Have you noticed that often when you set specific goals you suddenly acquire the will to achieve them? If so, you’re not alone. Sports psychologists such as Robert Weinberg and Daniel Gould, co-authors of Foundations of Sport and Exercise Psychology, emphasize setting long-term goals (ranging between three months to two years) and short-term goals (anything between daily to monthly) that are challenging, yet realistic.

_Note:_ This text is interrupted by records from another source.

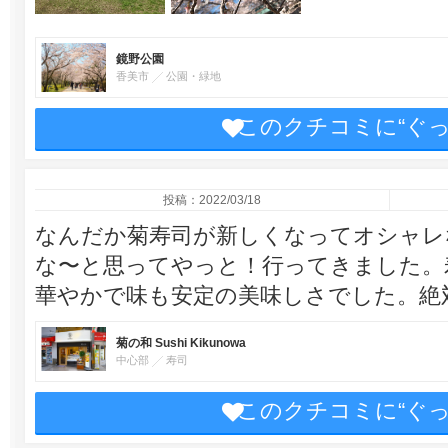
鏡野公園
香美市
公園・緑地
このクチコミに“ぐ
投稿：2022/03/18
なんだか菊寿司が新しくなってオシャレ
な〜と思ってやっと！行ってきました。
華やかで味も安定の美味しさでした。絶
菊の和 Sushi Kikunowa
中心部
寿司
このクチコミに“ぐ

A good formula to remember when setting goals is the acronym SMART: specific, measurable, attainable, realistic and within a designated time period. “I will attend a summer intensive course next year,” is an example of a long-term goal, while short-term goals are more immediate targets, such as committing yourself to improve your right split through daily half-hour stretching sessions, or promising to try a new dance technique each month.

Be an Optimist

Take responsibility as a dancer to give yourself positive mental encouragement. Congratulate yourself for mastering a step, and psych yourself up to try a challenging move one more time. By saying “I can do it,” you acknowledge that your goals are within your reach, making it more likely that you will succeed in executing that difficult step. Optimism and a positive mental balance go hand in hand, as your brain releases feel-good chemicals called endorphins, which help you to focus on achievement rather than defeat. A negative attitude, on the other hand, only sets you up for failure.

Visualize

Visualization is the re-creation of an image or experience in the mind, which may be linked to sensory experiences such as seeing, hearing or feeling. Eric Franklin, director of the Institute for Movement Imagery Education in Lucerne, Switzerland, advocates employing imagery to improve not only the execution of steps, but also performance quality. This method can help release muscle tension, making your dancing smoother and more graceful. (Releasing tension is also critical to preventing and dealing with injury.) Try this relaxation exercise: “[Contract] your shoulder blades tightly then slowly release them, while imagining them filling with water, like a sponge,” Franklin suggests. You’ll be surprised at how relaxed your muscles will feel.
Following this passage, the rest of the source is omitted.